The old fee-for-service insurance model rewards the doctor for seeing you when you’re sick rather than keeping you healthy. Liberty encourages members to build relationships with doctors who share the financial incentive to be a health care partner through direct primary care practice. It flips the basis for payment. In direct primary care, patients pay a monthly fee like a health club membership, covering 24/7 access to the doctor as well as basic testing. The less you need the doctor, the healthier you stay, the better the arrangement is financially for the doctor.
Leaving the health insurance system to become a self-pay customer dramatically changes conversations with health care providers. Doctors have the freedom to exercise their professional judgment in providing care instead of battling algorithms administered by insurance company staff with less or no medical training. When I sought a diagnosis and treatment for a shoulder injury, my doctor pointed out several places where she was able to skip unnecessary steps. It saved me additional pain, time and money.

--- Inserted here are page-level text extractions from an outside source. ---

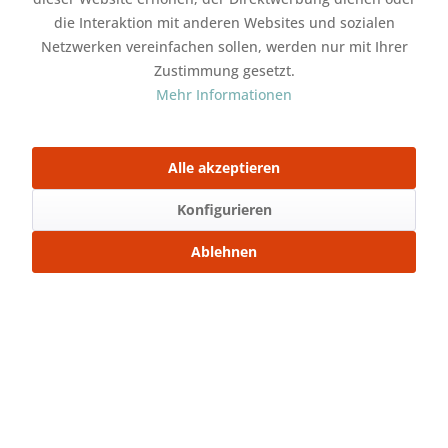
die Interaktion mit anderen Websites und sozialen
Netzwerken vereinfachen sollen, werden nur mit Ihrer
In den
Warenkorb
Zustimmung gesetzt.
Mehr Informationen
Merken
Bewerten
Artikel-Nr.:
SW22063
Alle akzeptieren
Mit Freunden teilen
Konfigurieren
Über WhatsApp anfragen
Ablehnen
Beschreibung
French Terry 240gr./m² 1.Wahl - 1A Qualität ca.
240gr. / m² 150cm Breite...
mehr
Bewertungen
0
Bewertungen lesen, schreiben und diskutieren...
mehr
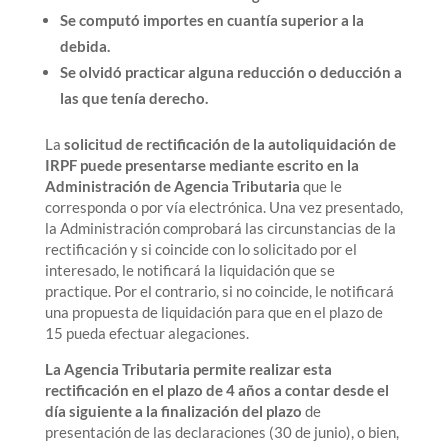
Se computó importes en cuantía superior a la
debida.
Se olvidó practicar alguna reducción o deducción a
las que tenía derecho.
La
solicitud de rectificación de la autoliquidación de
IRPF puede presentarse mediante escrito en la
Administración de Agencia Tributaria
que le
corresponda o por vía electrónica. Una vez presentado,
la Administración comprobará las circunstancias de la
rectificación y si coincide con lo solicitado por el
interesado, le notificará la liquidación que se
practique. Por el contrario, si no coincide, le notificará
una propuesta de liquidación para que en el plazo de
15 pueda efectuar alegaciones.
La Agencia Tributaria permite realizar esta
rectificación en el plazo de 4 años a contar desde el
día siguiente a la finalización del plazo
de
presentación de las declaraciones (30 de junio), o bien,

Being a part of a sharing ministry also means not paying for treatment or procedures that violate deeply held values. Abortion is the most obvious, but stickier dilemmas are coming surrounding other end-of-life decisions.
Who makes the decisions is the foundational question of the health care debate. Bellis sees decentralization as the future. He founded the National Coalition of Healthcare Sharing Ministries in 2015 to push for additional ministries rather than growing Liberty HealthShare larger. His focus is on returning responsibility to the individual, “finding ways to foster sharing on the local level and banding together like-minded individuals in as many subdivisions as possible.”
The ACA is already interpreted differently from state to state. National consensus will only become more difficult as divergence increases. In my mind, decentralization across state lines, building on the concept of freely associated, like-minded members, may be the healthiest way to serve a nation as diverse as ours.